Path: utzoo!utgpu!news-server.csri.toronto.edu!rpi!usc!cs.utexas.edu!sun-barr!newstop!sun!exodus!terra.Eng.Sun.COM!beepy
From: beepy@terra.Eng.Sun.COM (Brian Pawlowski)
Newsgroups: comp.protocols.nfs
Subject: Re: NFS performance
Summary: expected failures, synchronous writes, do you feel lucky
Message-ID: <15277@exodus.Eng.Sun.COM>
Date: 15 Jun 91 14:38:15 GMT
References: <1991Jun13.164017.29944@Firewall.Nielsen.Com> <1991Jun13.234448.16172@Firewall.Nielsen.Com>
Sender: news@exodus.Eng.Sun.COM
Lines: 137

[I lost the original article I was responding to so am
replying to a followup]

In article <1991Jun13.234448.16172@Firewall.Nielsen.Com>, kdenning@genesis.Naitc.Com (Karl Denninger) writes:

> The MIPS systems I've used don't suffer from this problem.

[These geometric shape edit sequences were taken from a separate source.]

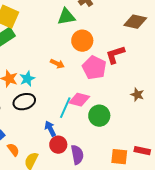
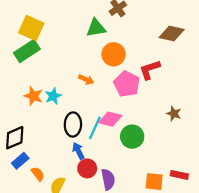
black ellipse: (24, 102) -> (73, 125), moved, turned -70

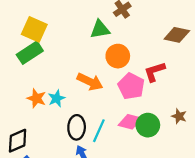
orange arrow: (86, 80) -> (90, 82), size x1.6
pink diamond: (110, 119) -> (130, 122), moved
green circle: (132, 137) -> (148, 125), moved

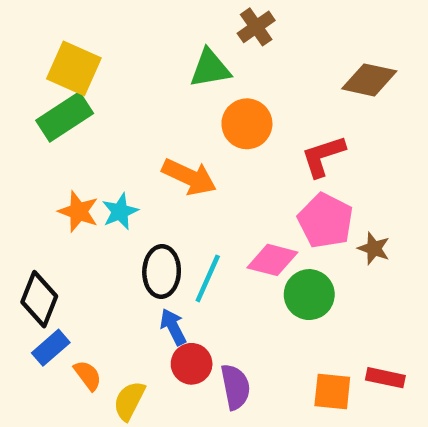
pink pentagon: (131, 86) -> (325, 221), moved
green circle: (148, 125) -> (309, 295), moved
black diamond: (18, 141) -> (39, 299), turned -45

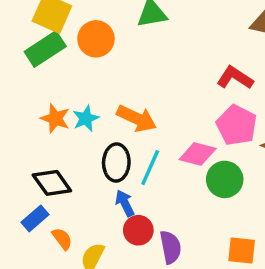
orange circle: (247, 124) -> (96, 39), moved
red L-shape: (323, 156) -> (235, 78), turned 51
orange arrow: (189, 177) -> (137, 118), moved
black diamond: (39, 299) -> (52, 183), moved, turned -57

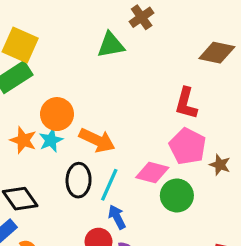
orange circle: (96, 39) -> (57, 114), moved
red L-shape: (235, 78) -> (186, 103), turned -108
blue arrow: (125, 203) -> (117, 217), moved

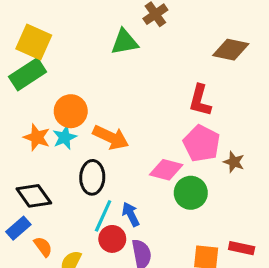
cyan line: (109, 185) -> (103, 216), moved

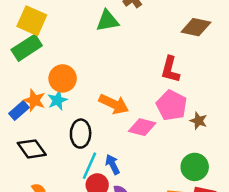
orange arrow: (111, 137) -> (114, 104), moved
green circle: (191, 193) -> (195, 167), moved
blue rectangle: (18, 228) -> (19, 111), moved

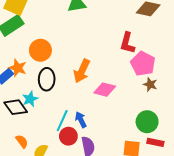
cyan star: (57, 100) -> (30, 99), moved
orange arrow: (114, 104) -> (82, 71), turned 90
pink pentagon: (172, 105) -> (143, 64), moved
black ellipse: (81, 134) -> (47, 79), moved

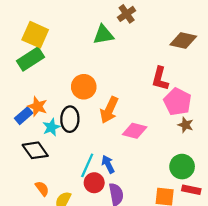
orange circle: (40, 50) -> (84, 87), moved
cyan star: (30, 99) -> (51, 127), moved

Then they probably suffer from other problems:-) That they don't
have an export option indicating "safe" and "unsafe" raises a
question...
                                                
> I don't quite understand the fanatacism with which people preach the NFS
> stateless nature, O_SYNC and all that.  The fact is that a crash of a
> LOCAL Unix machine with the normal block buffering scheme can easily cause
> the loss of data -- in this case, the write(2) call returned "ok" but it
> really might not be "OK"!  This is true whether the problem is later found
> to be a bad disk sector, the machine panicing, or any one of a number of
> other causes.  Normal disk I/O on Unix machines is NOT reliable enough to
> say "if you get a good return from write(), the data is safely on disk".
 
Good analysis for local operation. I would argue (below) that
distributed operation is a little different (particularly in regards to
assumptions and expected behaviour during failures of nodes involved as
compared to assumptions made when a local component fails).
              
> If you WANT reliable I/O, you open with O_SYNC and take the performance hit.   > Why wasn't this option designed into NFS?  It could have been set up so that
> for Non-Unix clients (which expect reliable I/O and don't have a "buffer
> cache" that can be disabled on a file I/O basis) default to O_SYNC mode...
> this is easily handled by making the Unix "open()" hook set the "no sync"
> flag...
>
> Or was this a short-cut that has just never been repaired?
 
The "problem" with a distributed file system, as typified by NFS, is that
modifying operations on the server held in buffer cache could          
be lost due to a crash/failure without the client *ever* being aware
of it, if the updates are made asynchronously (some time in the future)
to the persistent store (disk) following successful acknowledgement to
the client. NFS simplifies the (likely) failure modes possible by
adding the semantic to a modifying operation (write, create, etc) that 
the operation has been applied to persistent store.

[I believe several studies on the reliability of hosts on the Internet
point to non-catastrophic failures--SW failures:-)--as a primary
cause of crashes. This semantic for NFS addresses this nicely. While
having access to some number N of hosts increases availability
of data to a given node, it offers so many more opportunities
to experience an unexpected component failure (server crash) to
give you a chance to lose data. NFS reduces its "critical state" assumptions,
simplifies client-server operation, and I believe increases reliability
through the requirement for flush-to-persistent storage.]

I think that analogy to the a "local I/O" situation is flawed.
A user gets immediate notification of a "OS crash" in the
local case because his application crashes too. He has *little
expectation* that all his data is safe and will probably take
some action to investigate the situation.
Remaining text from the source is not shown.